* _EXCERPTED DATA_
▼▼▼

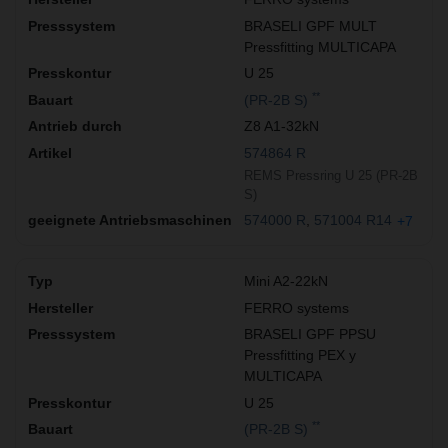
BRASELI GPF MULT
Pressfitting MULTICAPA
U 25
**
(PR-2B S)
Z8 A1-32kN
574864 R
REMS Pressring U 25 (PR-2B
S)
574000 R
571004 R14
+7
Mini A2-22kN
FERRO systems
BRASELI GPF PPSU
Pressfitting PEX y
MULTICAPA
U 25
**
(PR-2B S)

▲▲▲

* _WORK TO BE COMPLETED_
Count each line above with "Pressfitting"; write only the number.

* _SOLUTION TO THIS PROBLEM_
2